Dingdingding! Yup, correct!

le, I'm sure a lot of people think of the guitar solo when they think of "While My Guitar Gently Weeps" or "Stairway to Heaven", but that doesn't mean those solos are the hook of the song.

Nobody considers the guitar solo to be the hook in 'Stairway To Heaven'

Working night & day, I tried to stay awake... (Turrican), Wednesday, 30 November 2016 14:32 (nine years ago)

Well the solo is pretty much the only thing I remember from that tune, so by your definition it's the hook.

Tuomas, Wednesday, 30 November 2016 18:13 (nine years ago)

So, we can ascertain that you're not particularly great at detecting a hook, then.

Working night & day, I tried to stay awake... (Turrican), Wednesday, 30 November 2016 20:47 (nine years ago)
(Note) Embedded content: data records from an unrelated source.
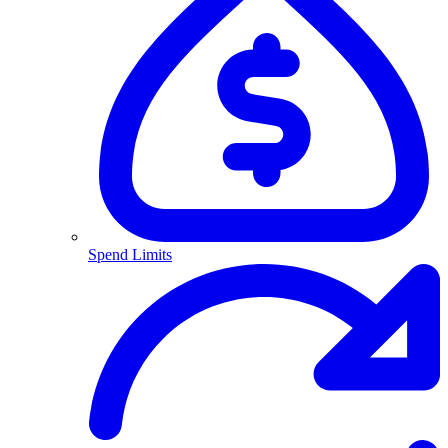
Spend Limits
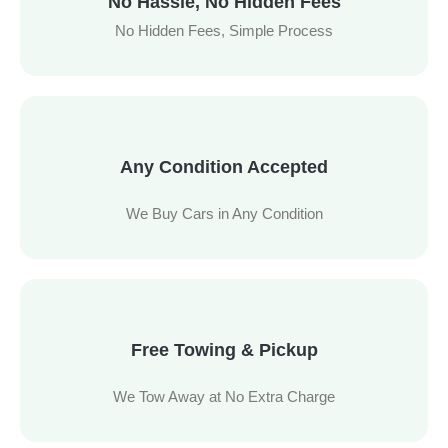
No Hassle, No Hidden Fees
No Hidden Fees, Simple Process
Any Condition Accepted
We Buy Cars in Any Condition
Free Towing & Pickup
We Tow Away at No Extra Charge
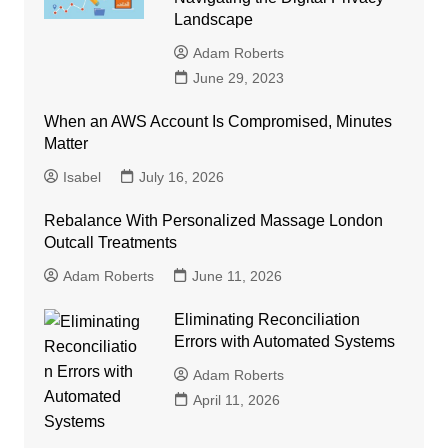
Landscape
Adam Roberts
June 29, 2023
When an AWS Account Is Compromised, Minutes
Matter
Isabel
July 16, 2026
Rebalance With Personalized Massage London
Outcall Treatments
Adam Roberts
June 11, 2026
Eliminating Reconciliation
Errors with Automated Systems
Adam Roberts
April 11, 2026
Anyway, the reason Jilted works is that it's got one foot in Experience's heely-squeal beany-rave past, but it's also got this unflinching sense of evil running through it that had yet to be caricatused on FOTL.
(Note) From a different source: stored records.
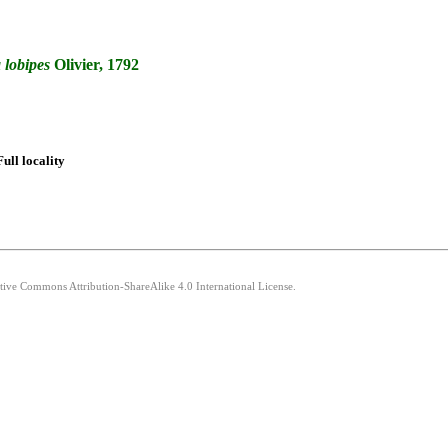
a
lobipes
Olivier, 1792
Full locality
ative Commons Attribution-ShareAlike 4.0 International License.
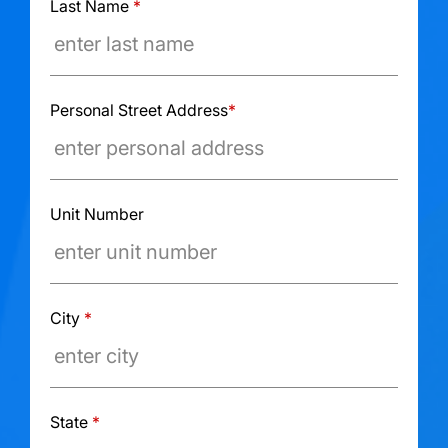
Last Name
*
Personal Street Address
*
Unit Number
City
*
State
*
Yeah, I definitely agree with this. Like I say, I like FOTL, but it's certainly got far more of a cartoony sense of evil to it, where Jilted feels far more atmospheric and serious in tone.

Working night & day, I tried to stay awake... (Turrican), Wednesday, 30 November 2016 20:51 (nine years ago)

It's an album that starts with a statement of intent and follows through with it right to the end.

Yup, and the album was originally supposed to be longer! Howlett had to edit 'One Love' and remove another track (the name of which escapes me) to fit it all on the CD.

But it wasn't just 'Their Law' and 'Poison' that sounded dangerous - the whole thing, 'Speedway', and especially 'The Narcotic Suite' was saturated with it, and what better artwork to go with it?

Yeah, particularly the outro to 'Speedway' and the "MY MIND IS GLOWING" part of 'Claustrophobic Sting'

Working night & day, I tried to stay awake... (Turrican), Wednesday, 30 November 2016 20:56 (nine years ago)

Isn't the edit of "One Love" the same that's on the single, which already came out in 1993? (Someone must've liked that edit, because only that is included on the CD single, even though there would've obviously been space for more. The full mix is only available on the vinyl single.) When the album came out, I remember being a bit surprised that "One Love" was even on it, at that point it felt like ancient history already... I guess it was included for the benefit of people who only buy albums? It's a dope tune, but sonically it feels more like it belongs to the Experience era, so it's a bit out of place on MftJG.

Tuomas, Thursday, 1 December 2016 07:16 (nine years ago)

"MY MIND IS GLOWING"

:-D that's the quintessence of the record

Lennon, Elvis, Hendrix etc (dog latin), Thursday, 1 December 2016 10:09 (nine years ago)

a few beers into my weekend and because of this thread i have put this on.

due to general ignorance and '94 being my year of FAX/ambient i missed out on this album at the time,
but have since picked it up in the cheap bins just for grins.

i have to say it is indeed rather special.

oh, and despite not having the remastered version, this is soundng insanely good.

mark e, Thursday, 1 December 2016 19:51 (nine years ago)

The vocals on Their Law are original to the song, not sampled. (There are bad audience bootlegs of PWEI playing it live with full verses, too.)

sad, hombres (sic), Thursday, 1 December 2016 23:38 (nine years ago)

Yeah, I suspected it might be... But my point was that the "fuck 'em, and their law!" line not used like a hook in a pop song (like the vocals in "Poison" are) rather than like vocal sample in a techno track: it's played only twice, during the beat drop. So it's not really any different from, for example, how the vocal samples are used in this track:

https://www.youtube.com/watch?v=F2KAplrXOPE

But I don't feel "space where time becomes a loop" or "cut the midrange, drop the bass!" are the hooks of this track any more than "fuck 'em, and their law!" is of Their Law. If you want to identify a hook, it's the synth and guitar riffs, not some vocal snippets used to add flavour. Whereas in Poison the vocals clearly work in the manner of a pop tune chorus. And that's really the template Firestarter and Breathe followed later on, they didn't follow the Their Law template (which, despite the presence of PWEI, is still structured more like a club track).